**EXERCISE DETAILS**
From first line to last, transcribe the listing exactly and skip any image.

**MATERIAL FOR THIS TASK**
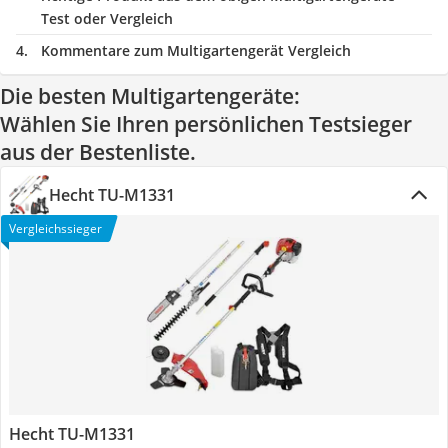
Test oder Vergleich
Kommentare zum Multigartengerät Vergleich
Die besten Multigartengeräte:
Wählen Sie Ihren persönlichen Testsieger
aus der Bestenliste.
Hecht TU-M1331
Vergleichssieger
Hecht TU-M1331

**ANSWER BOX**
Test oder Vergleich
Kommentare zum Multigartengerät Vergleich
Die besten Multigartengeräte:
Wählen Sie Ihren persönlichen Testsieger
aus der Bestenliste.
Hecht TU-M1331
Vergleichssieger
Hecht TU-M1331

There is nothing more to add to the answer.